So far the only location of the 3 roasts that I have done that made any sense was to have the TC (Bare) right inside the glass, about 1" from the top of the bean bed. This seemed to correlate with what I would expect from the roast +/- 10 degrees.

I have also tried to insert it farther into the bean mass, and am seeing temps much closer to the air temp (about 550 degrees)

So, two questions:

1. What type of thermal mass (thermowell or otherwise) is on/around your Bare TC tip

2. Where in the bean mass are you placing the TC?
 
jkoll42
My experience was that temp readings were most accurate where the bean mass returns to the hot air column.

Do you have too much airflow going into your bean mass messing up your tc readings?
-Jon
Honey badger 1k, Bunn LPG-2E, Technivorm, Cimbali Max Hybrid, Vibiemme Double Domo V3
 
PaulHilgeman
Mine is spouting just like the beginning of this video:



I will try getting it right where they return to the air column.
 
jkoll42
Then I would think just off the side of the roast chamber and close to the base. You want the least influence of incoming hot air.
-Jon
Honey badger 1k, Bunn LPG-2E, Technivorm, Cimbali Max Hybrid, Vibiemme Double Domo V3
 
PaulHilgeman
thanks, will try again on a roast tonight.
 
PaulHilgeman
Alright, I give up on this with bare TCs.

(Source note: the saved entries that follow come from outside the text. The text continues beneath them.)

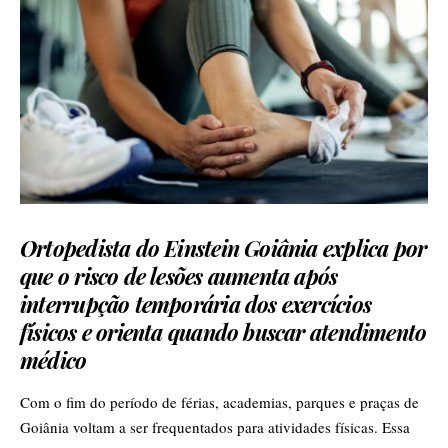
Ortopedista do Einstein Goiânia explica por
que o risco de lesões aumenta após
interrupção temporária dos exercícios
físicos e orienta quando buscar atendimento
médico
Com o fim do período de férias, academias, parques e praças de
Goiânia voltam a ser frequentados para atividades físicas. Essa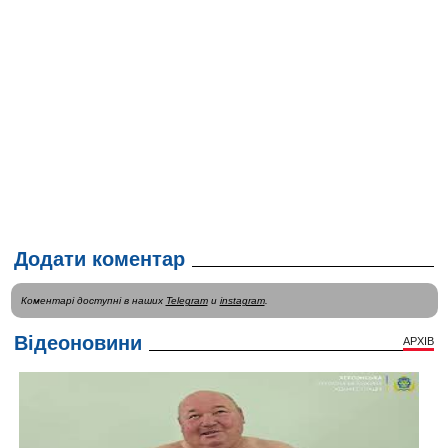
Додати коментар
Коментарі доступні в наших
Telegram
и
instagram
.
Відеоновини
АРХІВ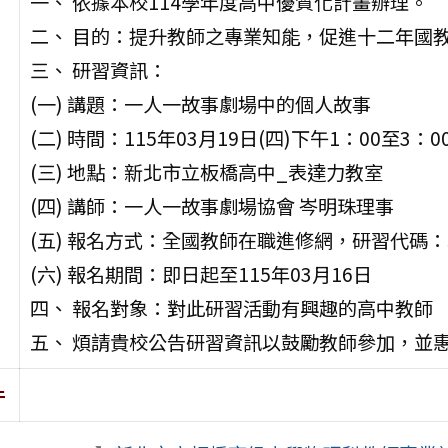
一、 依據本校114學年度高中優質化計畫辦理。
二、 目的：提升教師之專業知能，促進十二年國
三、 研習資訊：
(一) 講題：一人一故事劇場中的個人故事
(二) 時間：115年03月19日(四)下午1：00至3：0
(三) 地點：新北市立板橋高中_表達力教室
(四) 講師：一人一故事劇場協會 岑明珠理事
(五) 報名方式：全國教師在職進修網，研習代碼：55
(六) 報名期間：即日起至115年03月16日
四、 報名對象：對此研習活動有興趣的高中教師
五、 煩請貴校公告研習資訊以鼓勵教師參加，並
件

I roasted two batches last night and I don't think there is a single location that gives good BMT estimations. I am afraid that if you are using a higher mass thermowell you are just watching it heat due to ambient conditions - which may parallel the BMT very well depending on your charge temp / preheat.

With a bare TC, I found good data by placing the probe right in the air stream before it enters the RC. I found this to be really useful for understanding how I was heating the beans. For example, I had been coming up on 1C at about 525 degrees, once I heard 3-4 snaps on my Ethiopian roast, I increased my ambient intake to get the temps down to about 500. The roast went right through 1C in about a minute and I was able to coast into a C+ roast about 2 minutes later with a final 30s at about 560 degrees.

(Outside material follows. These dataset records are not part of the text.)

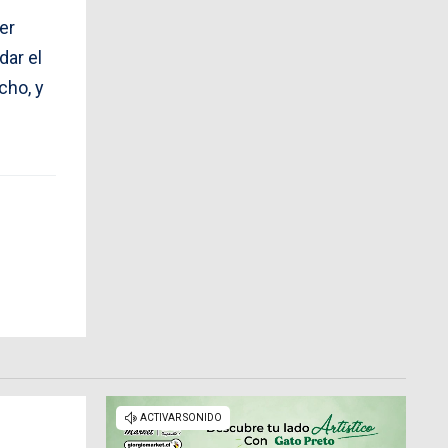
er
dar el
cho, y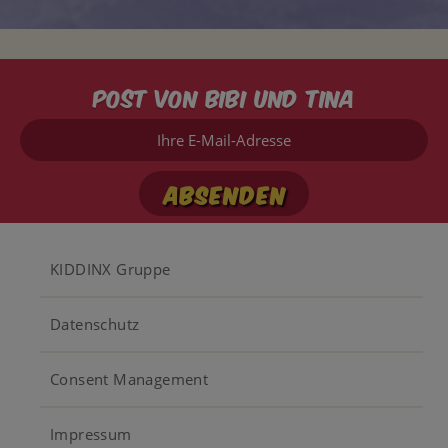
Post von Bibi und Tina
Ihre
E-
Mail-
Adresse
Footer
KIDDINX Gruppe
menu
Datenschutz
Consent Management
Impressum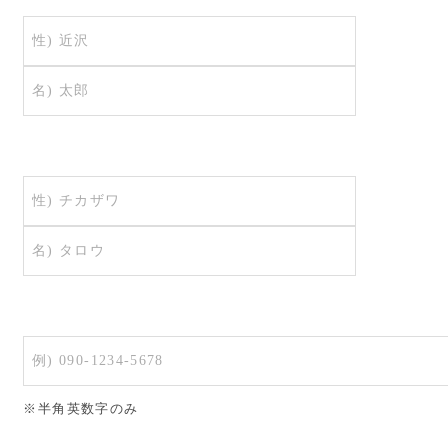
※半角英数字のみ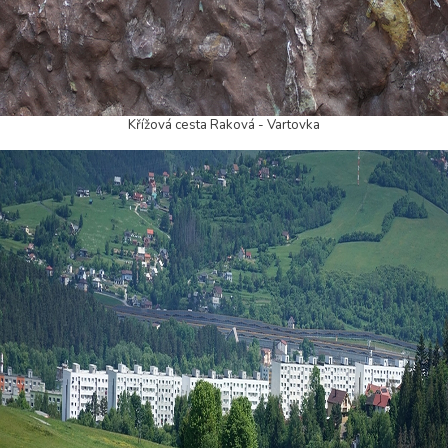
Křížová cesta Raková - Vartovka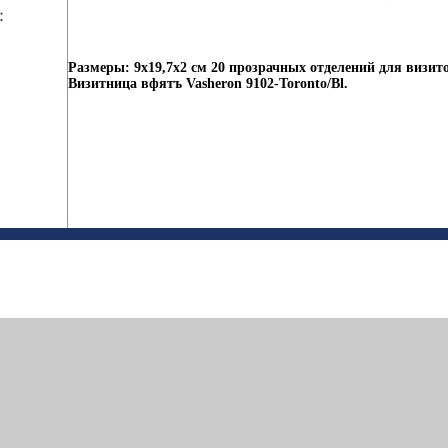
Размеры: 9х19,7х2 см 20 прозрачных отделений для визито
Визитница вфятъ Vasheron 9102-Toronto/Bl.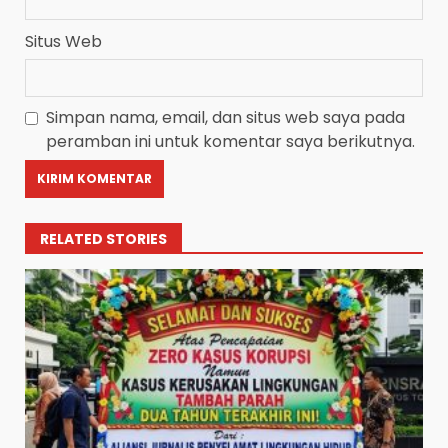
Situs Web
Simpan nama, email, dan situs web saya pada
peramban ini untuk komentar saya berikutnya.
RELATED STORIES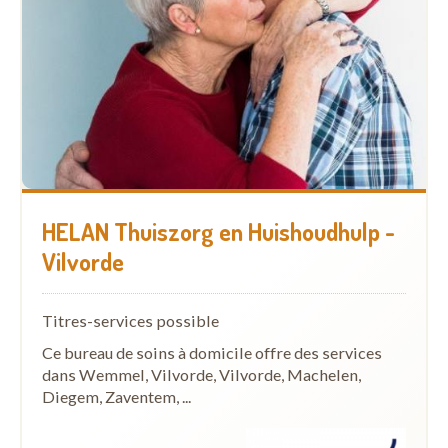
HELAN Thuiszorg en Huishoudhulp -
Vilvorde
Titres-services possible
Ce bureau de soins à domicile offre des services
dans Wemmel, Vilvorde, Vilvorde, Machelen,
Diegem, Zaventem, ...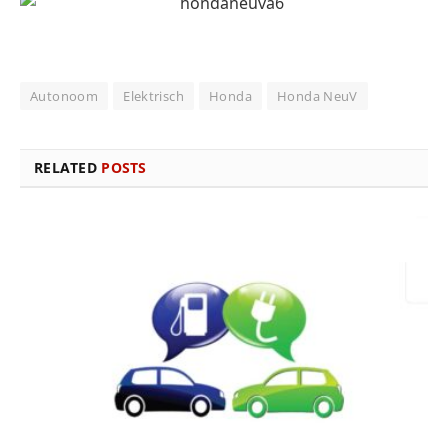
Autonoom
Elektrisch
Honda
Honda NeuV
RELATED
POSTS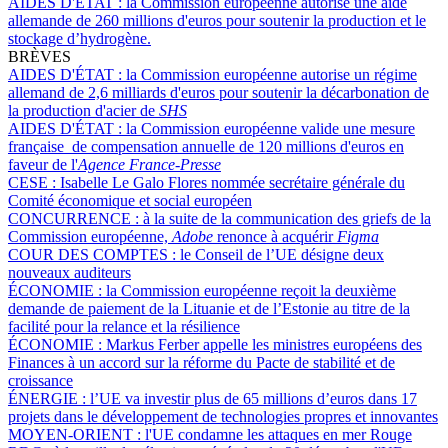
AIDES D'ÉTAT :
la Commission européenne autorise une aide
allemande de 260 millions d'euros pour soutenir la production et le
stockage d’hydrogène.
BRÈVES
AIDES D'ÉTAT :
la Commission européenne autorise un régime
allemand de 2,6 milliards d'euros pour soutenir la décarbonation de
la production d'acier de
SHS
AIDES D'ÉTAT :
la Commission européenne valide une mesure
française de compensation annuelle de 120 millions d'euros en
faveur de l'
Agence France-Presse
CESE :
Isabelle Le Galo Flores nommée secrétaire générale du
Comité économique et social européen
CONCURRENCE :
à la suite de la communication des griefs de la
Commission européenne,
Adobe
renonce à acquérir
Figma
COUR DES COMPTES :
le Conseil de l’UE désigne deux
nouveaux auditeurs
ÉCONOMIE :
la Commission européenne reçoit la deuxième
demande de paiement de la Lituanie et de l’Estonie au titre de la
facilité pour la relance et la résilience
ÉCONOMIE :
Markus Ferber appelle les ministres européens des
Finances à un accord sur la réforme du Pacte de stabilité et de
croissance
ÉNERGIE :
l’UE va investir plus de 65 millions d’euros dans 17
projets dans le développement de technologies propres et innovantes
MOYEN-ORIENT :
l'UE condamne les attaques en mer Rouge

Tried it in a Mokha-Java blend this morning, it was intensely layered. As the coffee cooled there was a point where it smelled like blueberry muffins, when hot it was all citrus up front and chocolate on the finish.
 
JETROASTER
Hi Paul,
You have arrived at that place.....
"you are just watching it heat due to ambient conditions - which may parallel the BMT very well depending on your charge temp / preheat."

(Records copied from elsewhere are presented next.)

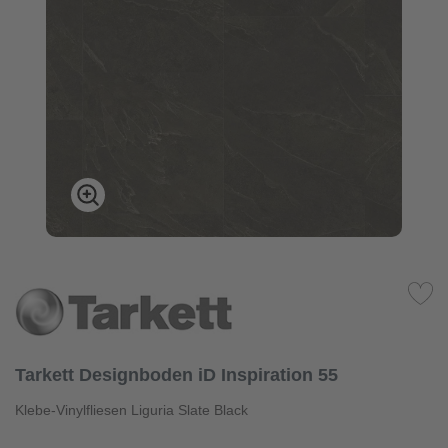
Tarkett Designboden iD Inspiration 55
Klebe-Vinylfliesen Liguria Slate Black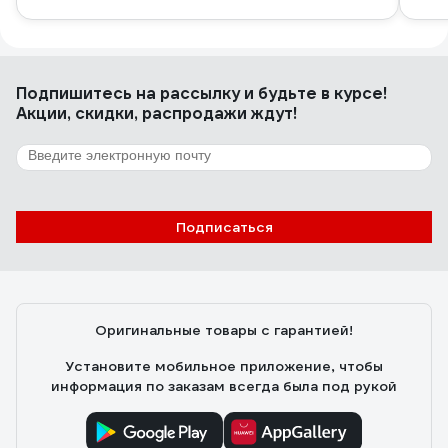
Подпишитесь
на рассылку
и будьте в курсе!
Акции, скидки, распродажи ждут!
Подписаться
Оригинальные товары с гарантией!
Установите мобильное приложение, чтобы
информация по заказам всегда была под рукой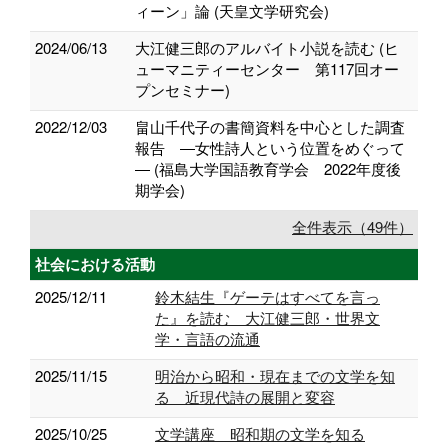
ィーン」論 (天皇文学研究会)
2024/06/13
大江健三郎のアルバイト小説を読む (ヒ
ューマニティーセンター 第117回オー
プンセミナー)
2022/12/03
畠山千代子の書簡資料を中心とした調査
報告 ―女性詩人という位置をめぐって
― (福島大学国語教育学会 2022年度後
期学会)
全件表示（49件）
社会における活動
2025/12/11
鈴木結生『ゲーテはすべてを言っ
た』を読む 大江健三郎・世界文
学・言語の流通
2025/11/15
明治から昭和・現在までの文学を知
る 近現代詩の展開と変容
2025/10/25
文学講座 昭和期の文学を知る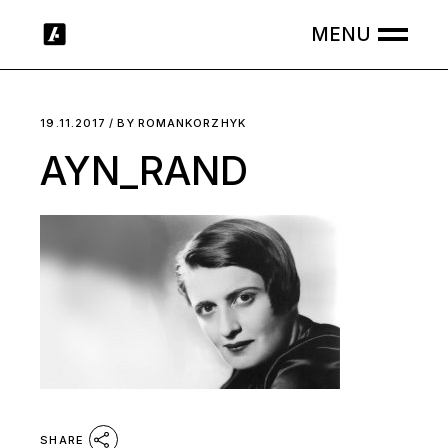
Skip
to
the
content
19.11.2017
BY
ROMANKORZHYK
AYN_RAND
SHARE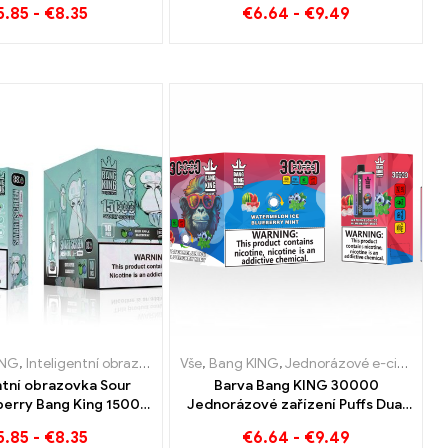
5.85
-
€
8.35
€
6.64
-
€
9.49
cigarety
Jednorázová e-cigareta bafne
o
-cigareta s nikotinem
ING
norázové elektronické cigarety Nizozemsko
,
Jednorázové e-cigarety Slovensko
,
Inteligentní obrazovka Bang King 15000 Puff
,
Jednorázové e-cigarety
Vše
,
Bang KING
,
Jednorázové e-cigarety Slovinsk
,
,
Jednorázové e-cigarety Litva
Jednorázové e-cigarety
,
Jednorázové e-cigar
ntní obrazovka Sour
Barva Bang KING 30000
berry Bang King 15000
Jednorázové zařízení Puffs Dual
rovnatelný zážitek z
Flavour Dokonalá kombinace
5.85
-
€
8.35
€
6.64
-
€
9.49
 plný svěžích chutí
borůvky, maliny a melounu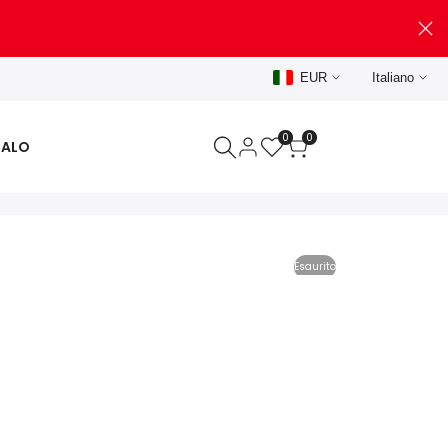
EUR
Italiano
0
0
GALO
Esaurito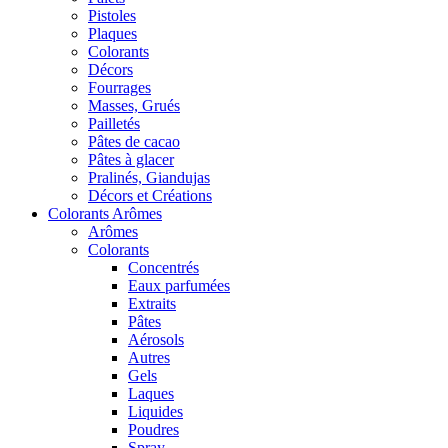
Pistoles
Plaques
Colorants
Décors
Fourrages
Masses, Grués
Pailletés
Pâtes de cacao
Pâtes à glacer
Pralinés, Giandujas
Décors et Créations
Colorants Arômes
Arômes
Colorants
Concentrés
Eaux parfumées
Extraits
Pâtes
Aérosols
Autres
Gels
Laques
Liquides
Poudres
Spray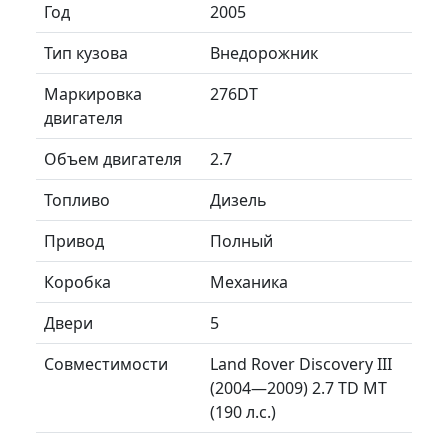
Год
2005
Тип кузова
Внедорожник
Маркировка
276DT
двигателя
Объем двигателя
2.7
Топливо
Дизель
Привод
Полный
Коробка
Механика
Двери
5
Совместимости
Land Rover Discovery III
(2004—2009) 2.7 TD MT
(190 л.с.)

It took me a while to accept the fact that I was only ever reading ET, but it does appear to be true.
Not to worry, eventually through trial and error you will learn the language of your machine.
My solution was/is to simply litter the entire area with thermometers, wait, watch, compare and keep some basic logs. Eventually it all makes sense, and sometimes offers some unexpected insights.
This conversation is certainly not new. Generally, the uppermost reading seems to give the best representaion of bean temp.
Good luck, and have fun. Cheers, Scott
(that Mokha-Java sounds darn tasty)
JETROASTER attached the following image:
mh_1_thermo_2.jpg
 
PaulHilgeman
The Mokha Java turned out incredible, Day 2 shows almost no blueberry, just honey/citrus up front, and LONG lingering coco / spice off the end.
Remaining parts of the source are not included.